_The problem:_ Reproduce all of the data, making sure that no line differs from the original.

(Entries shown Opens)

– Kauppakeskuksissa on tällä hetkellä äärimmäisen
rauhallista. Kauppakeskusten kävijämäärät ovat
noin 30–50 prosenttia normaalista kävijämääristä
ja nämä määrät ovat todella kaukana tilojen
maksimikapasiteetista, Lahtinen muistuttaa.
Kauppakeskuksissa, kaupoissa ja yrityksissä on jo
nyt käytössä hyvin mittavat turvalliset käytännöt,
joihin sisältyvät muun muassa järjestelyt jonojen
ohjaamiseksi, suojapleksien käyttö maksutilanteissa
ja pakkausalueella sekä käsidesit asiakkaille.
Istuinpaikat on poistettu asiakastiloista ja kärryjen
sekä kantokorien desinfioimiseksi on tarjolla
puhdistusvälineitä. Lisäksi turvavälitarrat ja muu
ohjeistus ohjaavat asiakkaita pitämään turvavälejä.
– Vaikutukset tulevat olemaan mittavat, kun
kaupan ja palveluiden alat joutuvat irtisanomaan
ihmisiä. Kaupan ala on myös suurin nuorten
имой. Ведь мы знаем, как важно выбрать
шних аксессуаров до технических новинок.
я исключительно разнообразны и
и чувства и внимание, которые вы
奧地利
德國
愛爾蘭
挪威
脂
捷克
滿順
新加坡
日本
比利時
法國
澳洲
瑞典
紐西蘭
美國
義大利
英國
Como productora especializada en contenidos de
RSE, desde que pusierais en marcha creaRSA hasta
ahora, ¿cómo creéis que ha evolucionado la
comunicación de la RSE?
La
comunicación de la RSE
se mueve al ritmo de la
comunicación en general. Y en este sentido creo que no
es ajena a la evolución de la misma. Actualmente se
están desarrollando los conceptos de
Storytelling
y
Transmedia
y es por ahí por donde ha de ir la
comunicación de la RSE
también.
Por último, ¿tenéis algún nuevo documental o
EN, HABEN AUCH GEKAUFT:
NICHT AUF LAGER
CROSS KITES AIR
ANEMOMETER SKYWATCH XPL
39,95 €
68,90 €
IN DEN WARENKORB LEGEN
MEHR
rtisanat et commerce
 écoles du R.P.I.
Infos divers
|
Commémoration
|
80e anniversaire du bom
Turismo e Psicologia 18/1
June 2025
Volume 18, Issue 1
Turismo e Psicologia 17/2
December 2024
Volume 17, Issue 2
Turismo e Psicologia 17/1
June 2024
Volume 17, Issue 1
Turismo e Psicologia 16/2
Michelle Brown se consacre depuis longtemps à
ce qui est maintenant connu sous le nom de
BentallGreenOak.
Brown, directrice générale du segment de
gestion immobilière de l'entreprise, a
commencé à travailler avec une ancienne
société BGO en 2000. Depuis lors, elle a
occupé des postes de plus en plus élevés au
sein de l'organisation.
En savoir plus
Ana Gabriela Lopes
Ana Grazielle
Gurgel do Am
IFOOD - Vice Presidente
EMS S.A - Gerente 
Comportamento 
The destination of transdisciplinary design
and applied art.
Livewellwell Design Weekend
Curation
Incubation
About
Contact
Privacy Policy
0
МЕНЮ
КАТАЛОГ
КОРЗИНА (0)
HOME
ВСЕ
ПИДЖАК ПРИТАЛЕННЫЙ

(Entries shown Closes)

_Answer section:_
– Kauppakeskuksissa on tällä hetkellä äärimmäisen
rauhallista. Kauppakeskusten kävijämäärät ovat
noin 30–50 prosenttia normaalista kävijämääristä
ja nämä määrät ovat todella kaukana tilojen
maksimikapasiteetista, Lahtinen muistuttaa.
Kauppakeskuksissa, kaupoissa ja yrityksissä on jo
nyt käytössä hyvin mittavat turvalliset käytännöt,
joihin sisältyvät muun muassa järjestelyt jonojen
ohjaamiseksi, suojapleksien käyttö maksutilanteissa
ja pakkausalueella sekä käsidesit asiakkaille.
Istuinpaikat on poistettu asiakastiloista ja kärryjen
sekä kantokorien desinfioimiseksi on tarjolla
puhdistusvälineitä. Lisäksi turvavälitarrat ja muu
ohjeistus ohjaavat asiakkaita pitämään turvavälejä.
– Vaikutukset tulevat olemaan mittavat, kun
kaupan ja palveluiden alat joutuvat irtisanomaan
ihmisiä. Kaupan ala on myös suurin nuorten
имой. Ведь мы знаем, как важно выбрать
шних аксессуаров до технических новинок.
я исключительно разнообразны и
и чувства и внимание, которые вы
奧地利
德國
愛爾蘭
挪威
脂
捷克
滿順
新加坡
日本
比利時
法國
澳洲
瑞典
紐西蘭
美國
義大利
英國
Como productora especializada en contenidos de
RSE, desde que pusierais en marcha creaRSA hasta
ahora, ¿cómo creéis que ha evolucionado la
comunicación de la RSE?
La
comunicación de la RSE
se mueve al ritmo de la
comunicación en general. Y en este sentido creo que no
es ajena a la evolución de la misma. Actualmente se
están desarrollando los conceptos de
Storytelling
y
Transmedia
y es por ahí por donde ha de ir la
comunicación de la RSE
también.
Por último, ¿tenéis algún nuevo documental o
EN, HABEN AUCH GEKAUFT:
NICHT AUF LAGER
CROSS KITES AIR
ANEMOMETER SKYWATCH XPL
39,95 €
68,90 €
IN DEN WARENKORB LEGEN
MEHR
rtisanat et commerce
 écoles du R.P.I.
Infos divers
|
Commémoration
|
80e anniversaire du bom
Turismo e Psicologia 18/1
June 2025
Volume 18, Issue 1
Turismo e Psicologia 17/2
December 2024
Volume 17, Issue 2
Turismo e Psicologia 17/1
June 2024
Volume 17, Issue 1
Turismo e Psicologia 16/2
Michelle Brown se consacre depuis longtemps à
ce qui est maintenant connu sous le nom de
BentallGreenOak.
Brown, directrice générale du segment de
gestion immobilière de l'entreprise, a
commencé à travailler avec une ancienne
société BGO en 2000. Depuis lors, elle a
occupé des postes de plus en plus élevés au
sein de l'organisation.
En savoir plus
Ana Gabriela Lopes
Ana Grazielle
Gurgel do Am
IFOOD - Vice Presidente
EMS S.A - Gerente 
Comportamento 
The destination of transdisciplinary design
and applied art.
Livewellwell Design Weekend
Curation
Incubation
About
Contact
Privacy Policy
0
МЕНЮ
КАТАЛОГ
КОРЗИНА (0)
HOME
ВСЕ
ПИДЖАК ПРИТАЛЕННЫЙ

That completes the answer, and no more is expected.